Your instructions -
Using the word "Modelle" as the filter, copy each matching line from the records.

· · ·

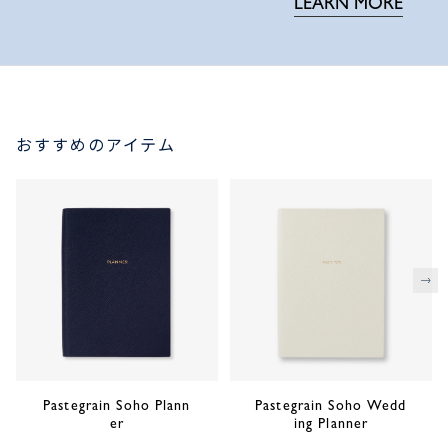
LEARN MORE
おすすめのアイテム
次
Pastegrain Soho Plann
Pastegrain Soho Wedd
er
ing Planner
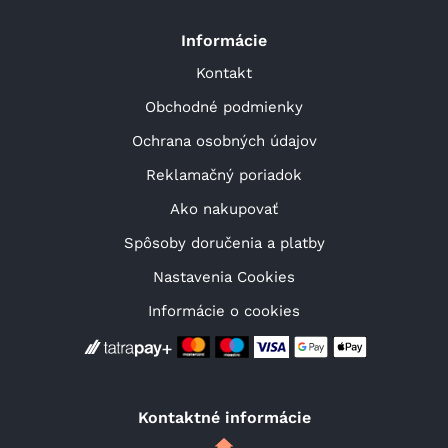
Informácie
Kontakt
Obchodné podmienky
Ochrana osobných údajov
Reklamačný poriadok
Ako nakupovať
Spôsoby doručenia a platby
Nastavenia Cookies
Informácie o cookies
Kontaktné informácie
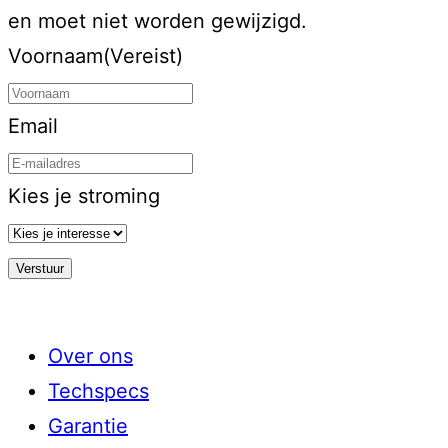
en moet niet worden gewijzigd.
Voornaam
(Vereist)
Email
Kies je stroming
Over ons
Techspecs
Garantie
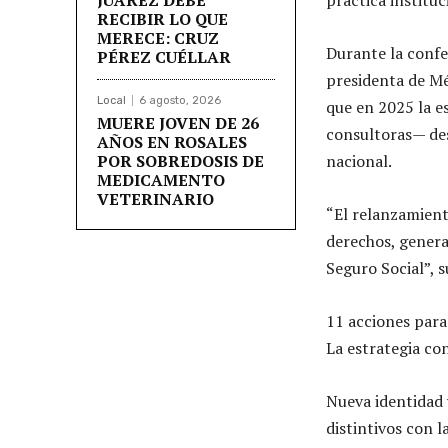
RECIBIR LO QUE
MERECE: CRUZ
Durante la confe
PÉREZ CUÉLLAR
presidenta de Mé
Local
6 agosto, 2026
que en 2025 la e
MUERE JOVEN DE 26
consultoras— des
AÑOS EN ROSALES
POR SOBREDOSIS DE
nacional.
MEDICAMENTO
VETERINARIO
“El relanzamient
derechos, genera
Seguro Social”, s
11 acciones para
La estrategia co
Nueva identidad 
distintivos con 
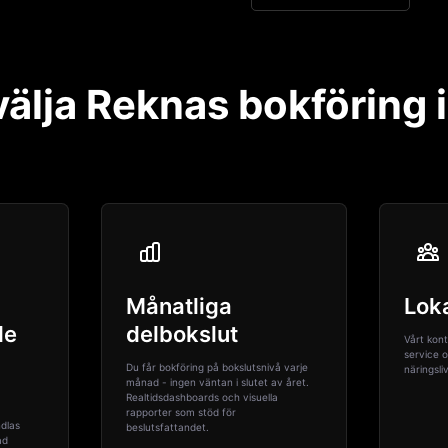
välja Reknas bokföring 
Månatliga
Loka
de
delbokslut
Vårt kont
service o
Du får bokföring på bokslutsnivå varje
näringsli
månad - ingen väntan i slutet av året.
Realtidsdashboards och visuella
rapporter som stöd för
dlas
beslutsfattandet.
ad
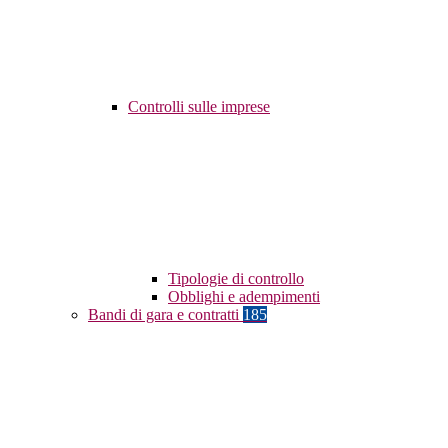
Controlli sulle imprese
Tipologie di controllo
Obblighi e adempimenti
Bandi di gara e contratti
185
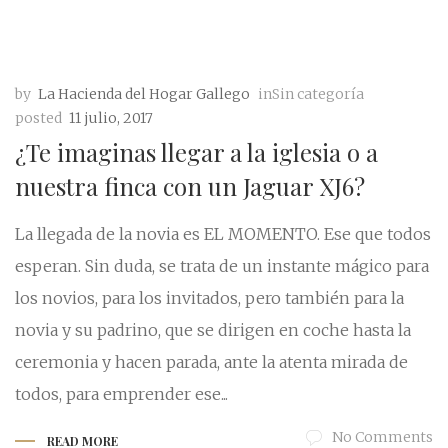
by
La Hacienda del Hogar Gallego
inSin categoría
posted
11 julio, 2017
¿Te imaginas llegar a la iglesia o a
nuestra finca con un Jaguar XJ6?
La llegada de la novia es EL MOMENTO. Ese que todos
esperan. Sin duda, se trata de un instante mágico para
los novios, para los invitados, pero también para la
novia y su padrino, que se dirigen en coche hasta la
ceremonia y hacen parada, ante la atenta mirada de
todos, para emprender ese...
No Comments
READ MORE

· · ·

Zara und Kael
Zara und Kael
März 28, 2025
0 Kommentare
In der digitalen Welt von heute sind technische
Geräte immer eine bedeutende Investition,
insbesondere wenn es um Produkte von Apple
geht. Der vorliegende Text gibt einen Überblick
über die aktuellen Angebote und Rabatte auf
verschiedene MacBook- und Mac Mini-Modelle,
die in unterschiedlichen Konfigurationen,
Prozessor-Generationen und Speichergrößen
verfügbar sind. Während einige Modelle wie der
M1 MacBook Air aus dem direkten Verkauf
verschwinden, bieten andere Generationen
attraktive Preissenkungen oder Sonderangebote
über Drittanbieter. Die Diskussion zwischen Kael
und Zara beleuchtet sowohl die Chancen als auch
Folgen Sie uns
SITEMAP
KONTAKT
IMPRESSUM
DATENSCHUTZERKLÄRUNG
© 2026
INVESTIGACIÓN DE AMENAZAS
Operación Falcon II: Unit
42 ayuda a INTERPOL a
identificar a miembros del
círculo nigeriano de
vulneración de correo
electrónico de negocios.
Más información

· · ·

Solution to the problem -
verschiedene MacBook- und Mac Mini-Modelle,
verfügbar sind. Während einige Modelle wie der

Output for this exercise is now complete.